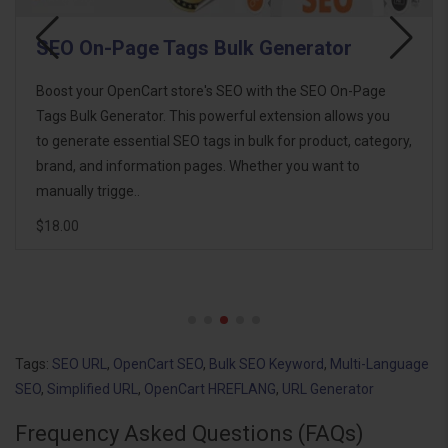
SEO On-Page Tags Bulk Generator
Boost your OpenCart store's SEO with the SEO On-Page
Tags Bulk Generator. This powerful extension allows you
to generate essential SEO tags in bulk for product, category,
brand, and information pages. Whether you want to
manually trigge..
$18.00
Tags:
SEO URL
,
OpenCart SEO
,
Bulk SEO Keyword
,
Multi-Language
SEO
,
Simplified URL
,
OpenCart HREFLANG
,
URL Generator
Frequency Asked Questions (FAQs)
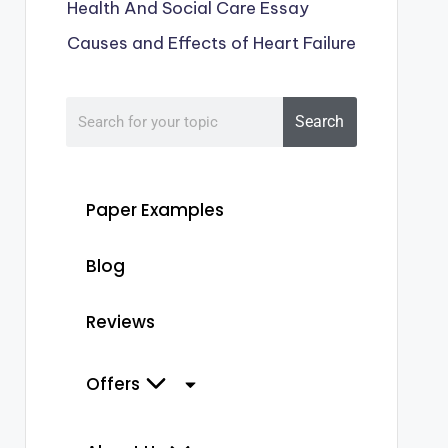
Health And Social Care Essay
Causes and Effects of Heart Failure
Search
Paper Examples
Blog
Reviews
Offers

■ Task item
Go line by line through the records and copy those that contain the word "OpenCart".

■ Output for this exercise
Boost your OpenCart store's SEO with the SEO On-Page
OpenCart SEO
OpenCart HREFLANG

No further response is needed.